改正前は1つだけに限定されていたので、選択肢が増えたってことですね。
それぞれ見ていきましょ~。
ルート1:実務を積んで受験(これまでと同じ)
1つめのルートは、卒業後に就職してまずは実務経験を積むというもの。
所定の年数分の実務がたまったら試験にチャレンジします。改正前と同じですね。
ですがこのルートでは激務の合間を見つけて必死に勉強しなければいけないため、正直相当大変だと思います。
タイミングを逃して結果的にこのルートになったというのはあり得ますが、実務なしでも受験できるようになった今、あえてこれを選ぶメリットはほぼないような?
ルート2:実務なしで受験(New)←学生さんオススメ!
改正で新しく登場したルートです。
もしあなたが学生さんなら、絶対的にこれがおすすめ!(理由は前述した通り)
在学中にしっかり勉強しておいて、大学卒業した年にすぐに受験するというもの。
実務なしで受験できるようになったからこそできる手法です。
「そうは言っても研究やら就活やらバイトやらでこっちも忙しいのよ~」って思うかもしれませんが、甘い…甘すぎますよ…。
社会に出たらほぼほぼの確率でもっと忙しくなりますからね。
ストレスとかも出てくるし。(これが大敵だったりする)
自分がどんな状態で勉強に打ち込めるのかなんて分かりませんから、そんな不確定要素満載な就職後に淡い期待を寄せるのは辞めておきましょう…。
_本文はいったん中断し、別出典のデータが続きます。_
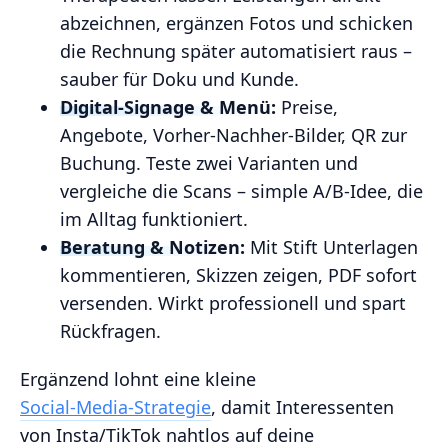
abzeichnen, ergänzen Fotos und schicken
die Rechnung später automatisiert raus –
sauber für Doku und Kunde.
Digital‑Signage & Menü:
Preise,
Angebote, Vorher‑Nachher‑Bilder, QR zur
Buchung. Teste zwei Varianten und
vergleiche die Scans – simple A/B‑Idee, die
im Alltag funktioniert.
Beratung & Notizen:
Mit Stift Unterlagen
kommentieren, Skizzen zeigen, PDF sofort
versenden. Wirkt professionell und spart
Rückfragen.
Ergänzend lohnt eine kleine
Social‑Media‑Strategie
, damit Interessenten
von Insta/TikTok nahtlos auf deine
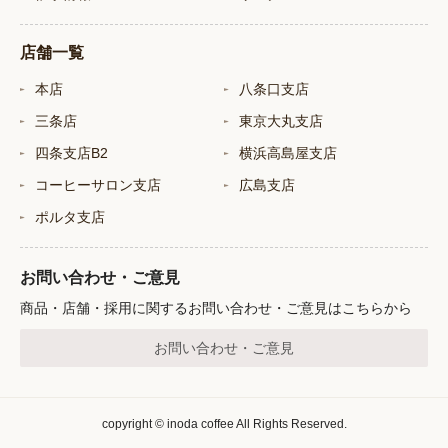
店舗一覧
本店
八条口支店
三条店
東京大丸支店
四条支店B2
横浜高島屋支店
コーヒーサロン支店
広島支店
ポルタ支店
お問い合わせ・ご意見
商品・店舗・採用に関するお問い合わせ・ご意見はこちらから
お問い合わせ・ご意見
copyright © inoda coffee All Rights Reserved.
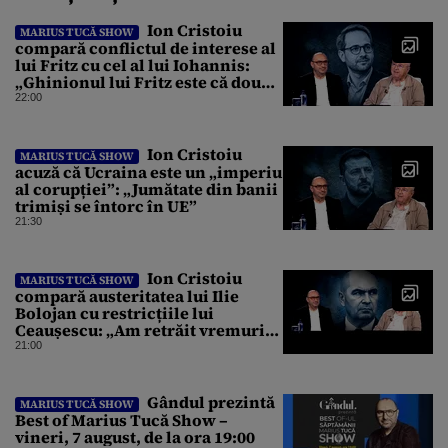
Ion Cristoiu
MARIUS TUCĂ SHOW
compară conflictul de interese al
lui Fritz cu cel al lui Iohannis:
„Ghinionul lui Fritz este că două
instanțe l-au declarat
22:00
incompatibil”
Ion Cristoiu
MARIUS TUCĂ SHOW
acuză că Ucraina este un „imperiu
al corupției”: „Jumătate din banii
trimiși se întorc în UE”
21:30
Ion Cristoiu
MARIUS TUCĂ SHOW
compară austeritatea lui Ilie
Bolojan cu restricțiile lui
Ceaușescu: „Am retrăit vremurile
tinereții”
21:00
Gândul prezintă
MARIUS TUCĂ SHOW
Best of Marius Tucă Show –
vineri, 7 august, de la ora 19:00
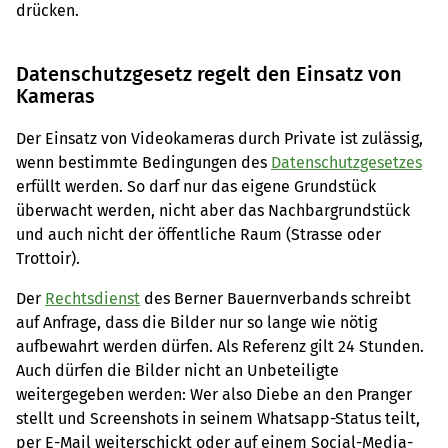
drücken.
Datenschutzgesetz regelt den Einsatz von
Kameras
Der Einsatz von Videokameras durch Private ist zulässig,
wenn bestimmte Bedingungen des
Datenschutzgesetzes
erfüllt werden. So darf nur das eigene Grundstück
überwacht werden, nicht aber das Nachbargrundstück
und auch nicht der öffentliche Raum (Strasse oder
Trottoir).
Der
Rechtsdienst
des Berner Bauernverbands schreibt
auf Anfrage, dass die Bilder nur so lange wie nötig
aufbewahrt werden dürfen. Als Referenz gilt 24 Stunden.
Auch dürfen die Bilder nicht an Unbeteiligte
weitergegeben werden: Wer also Diebe an den Pranger
stellt und Screenshots in seinem Whatsapp-Status teilt,
per E-Mail weiterschickt oder auf einem Social-Media-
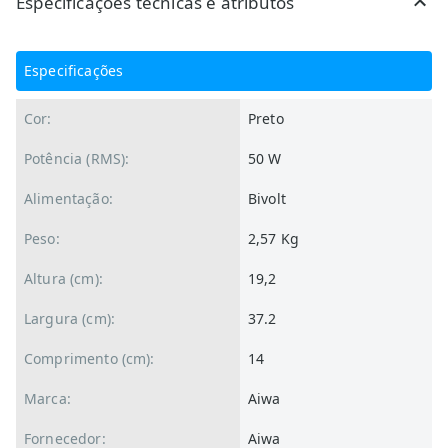
Especificações técnicas e atributos
Especificações
Cor:
Preto
Potência (RMS):
50 W
Alimentação:
Bivolt
Peso:
2,57 Kg
Altura (cm):
19,2
Largura (cm):
37.2
Comprimento (cm):
14
Marca:
Aiwa
Fornecedor:
Aiwa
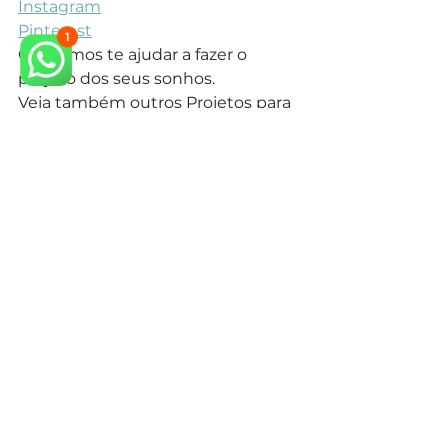
Instagram
Pinterest
Queremos te ajudar a fazer o 
projeto dos seus sonhos.
Veja também outros Projetos para 
Sala em nosso 
site.
arquiteto neoclássico
arquiteto especialista em estilo neoclássico
arquitetura neoclássica
arquiteto especialista em estilo clássico
arquiteto projeto clássico
arquitetura clássica
arquiteto estilo clássico
design de interiores
design de interiores mansão neoclássica
estilo classico
arquitetura clássica
estilo clássico
interiores neiclássico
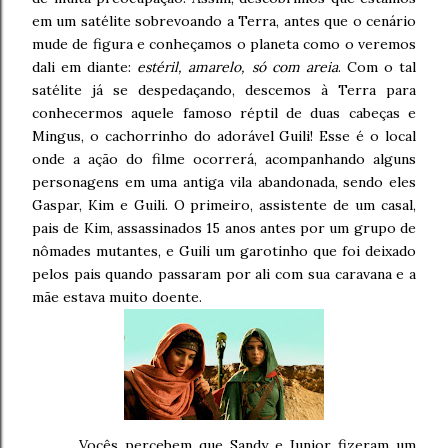
em um satélite sobrevoando a Terra, antes que o cenário
mude de figura e conheçamos o planeta como o veremos
dali em diante:
estéril, amarelo, só com areia
. Com o tal
satélite já se despedaçando, descemos à Terra para
conhecermos aquele famoso réptil de duas cabeças e
Mingus, o cachorrinho do adorável Guili! Esse é o local
onde a ação do filme ocorrerá, acompanhando alguns
personagens em uma antiga vila abandonada, sendo eles
Gaspar, Kim e Guili. O primeiro, assistente de um casal,
pais de Kim, assassinados 15 anos antes por um grupo de
nômades mutantes, e Guili um garotinho que foi deixado
pelos pais quando passaram por ali com sua caravana e a
mãe estava muito doente.
Vocês percebem que Sandy e Junior fizeram um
卒業後のタイミングで取っておかないと、たぶんあなたは10年後にこう思うはず。
「なんで学生のうちに勉強しなかったの…あんなに時間あったのに!」
そうならないためにも私から言っておきます。
ちなみに細かく言うとどの状態で受験するかで、さらに3通りに分かれます。
ルート2-1:大学卒業→大学院進学→院在籍中に合格→就職して実務を積む
ルート2-2:大学卒業→就職→合格→実務を積む
ルート2-3:大学卒業→フリーター→合格→就職して実務を積む
ルート2-1では、大学院に進学した場合は修士課程→卒業まで2年ありますから、院生のうちの受験チャンスは単純にいくと2回ですね。
できればM1の時に合格できておくと、その後の就活に有利かもしれません。
ちなみに頑張れば院生のうちに実務を積むことも可能です。
詳しくは↓のQ4を見てください。
ルート2-2では、就職してすぐ受験することになるのでちょっと1発勝負感があります。
入社初年度でダメだったら2年目以降は仕事しながらの勉強になっちゃいますから…。
ルート2-3は大学卒業後にフリーター!?と思われるかもしれませんが、個人的には結構オススメです。
理由は試験勉強に集中できるからというのもありますが、それ以上に試験終了後は就職まで好きな時間を過ごせるからです!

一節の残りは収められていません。